Contava meu pai, que andara por lá mais de meio século atrás, que no seu tempo, quando não havia ainda ligação ferroviária entre a Estação Velha e a cidade,
Estação Velha, primitiva
os passageiros desembarcados naquela faziam-se transportar para esta em burros de aluguer, mais ou menos lazarentos.
Os seus proprietários, colocados em fila à saída da gare ao lado dos jumentos, apontavam com o dedo indicador para os viajantes que chegavam, gritando com quanta força tinham:
-Burro, sr. doutor!... Burro, sr. doutor!...
(Já nessa época distante eram apodados de doutores quantos passavam pela velha cidade universitária!)
Claro que os homenzinhos não pretendiam insultar fosse quem fosse. O gesto e a fala eram a forma usual de oferecerem a «mercadoria» ...
Com o rolar dos anos - de muitos anos – estenderam a linha do caminho de ferro um pouco mais, construíram a Estação Nova (conheci-a em três edições e três localizações, qual delas a menos feliz!) e quando um dia fui matricular-me nos preparatórios médicos (F. Q. N., assim se dizia) já me apeei nesta, então implantada de costas para o Mondego, talvez porque sendo muito feia tinha vergonha de olhar o rio e o choupal, ambos cheios de beleza … E os burros, que tantas celebridades teriam transportado em seus dorsos, já haviam desaparecido. É evidente que me refiro aos burros propriamente ditos. Os outros não são para aqui chamados; hão de existir sempre!

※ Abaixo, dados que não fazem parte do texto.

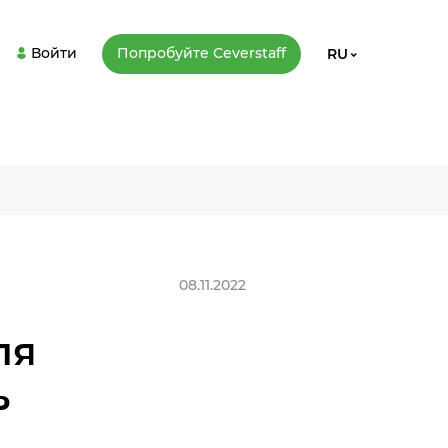
Войти
Попробуйте Сeverstaff
RU
08.11.2022
ля
ь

Ao desembarcar na Lusa Atenas, apesar da ausência dos jericos e da existência do comboio que até atravessava (e atravessa) perigosamente a cidade, o chamado progresso ainda lá não assentara arraiais.
Estação Nova, o barracão inicial. Finais do séc. XIX
Os universitários que iam de longe para tirar seus cursos instalavam-se quase todos em modestos quartos que alugavam na Alta pela módica quantia de trinta a cinquenta escudos mensais – alguns sem janela! – onde, à luz tosca de um candeeiro de petróleo ou, de uma vela, estudavam pela noite fora as matérias que lhes diziam respeito.
Quarto de estudante
As velas de estearina, para alguns, até faziam serviço de relógio:
- «Já estudei meia vela»! «Já lá vai vela e meia, deve ser tarde», eram frases em voga quando, há cerca de 50 anos, ainda não se usavam relógios de pulso e os despertadores constituíam objetos de luxo...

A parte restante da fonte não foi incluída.